With reference the historic foundations of academic freedom, at least in the US, the conference is also a “major part of the commemoration of the 75th anniversary of the University in Exile, a remarkable haven of academic freedom and free inquiry”. As The New School puts it, the University in Exile was conceived by its first president (an economist), Alvin Johnson, and it:
rescued and employed European intellectuals and artists who had been dismissed from teaching and government positions by the regimes of Hitler and Mussolini. More than 180 scholars and their families found refuge here, including Gestalt psychologist Max Wertheimer and economists Karl Brandt and Gerhard Colm. Nobel prize winner Franco Modigliani was one of its first students. In 1934, the University In Exile—renamed The Graduate Faculty of Political and Social Science—received authorization from the Board of Regents of the State of New York to offer master’s and doctoral degrees, and began publication of its international journal of the social sciences, Social Research, still one of the most influential academic journals in the United States.
Speakers at the October conference, 75 years later, include Ira Katznelson (Ruggles Professor of Political Science and History, Columbia University), Bob Kerrey, President, The New School), Craig Calhoun (President, Social Science Research Council; University Professor of the Social Sciences, New York University), Arjun Appadurai (John Dewey Distinguished Professor in the Social Sciences, Senior Advisor for Global Initiatives, The New School), Deepak Nayyar (Distinguished University Professor of Economics, The New School for Social Research; Former Vice Chancellor, Jawaharlal Nehru University, New Delhi), Robert M. Berdahl (President, Association of American Universities; Former Chancellor, University of California, Berkeley), Hanna Holborn Gray (Former President, University of Chicago), Anthony W. Marx (President, Amherst College), Charles M. Vest (Former President, Massachusetts Institute of Technology), and Joseph W. Westphal, (Provost, The New School; Former Chancellor, University of Maine).

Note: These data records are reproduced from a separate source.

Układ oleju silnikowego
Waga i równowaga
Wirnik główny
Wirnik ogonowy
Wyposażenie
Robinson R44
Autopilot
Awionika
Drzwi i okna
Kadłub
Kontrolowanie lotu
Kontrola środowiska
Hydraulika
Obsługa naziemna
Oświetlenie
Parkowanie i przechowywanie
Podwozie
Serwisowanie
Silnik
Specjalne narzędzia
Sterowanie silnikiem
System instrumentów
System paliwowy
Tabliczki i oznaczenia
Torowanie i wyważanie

These are challenging times, and it will be interesting to see how effectively this stellar line-up of speakers and panelists grapple with the topic Free Inquiry at Risk: Universities in Dangerous Times. How will they, for example, relate thinking about academic and free inquiry to the many non-university spaces, or hybrid (their term is “collateral”) spaces, associated with contemporary knowledge production? And what of the deterritorialization of academic freedom in places like Qatar Education City, Singapore’s Global Schoolhouse (where Hanna Holborn Gray’s university has a formal legal presence via the Chicago Graduate School of Business) or NYU Abu Dhabi? Will discussions engage in the grounded practices associated with important initiatives being undertaken by NYU-based Scholars at Risk (SAR) and the Institute of International Education (IIE). Finally, how will they engage with the less tangible governance forces shaping free inquiry that we have been tagging, in GlobalHigherEd, under the ‘audit culture’ umbrella.
Path dependencies are being generated right now across the globe regarding how free inquiry is being re-conceptualized, and protected or inhibited. The timing for such an event could not be better given the fast pace of changes underway, and the importance of not forgetting initiatives like the University in Exile.
Kris Olds & Susan Robertson
* Olds, K. (2005) ‘Articulating agendas and traveling principles in the layering of new strands of academic freedom in contemporary Singapore’, in B. Czarniawska and G. Sevón (eds.) Where Translation is a Vehicle, Imitation its Motor, and Fashion Sits at the Wheel: How Ideas, Objects and Practices Travel in the Global Economy, Malmö: Liber AB, pp. 167-189.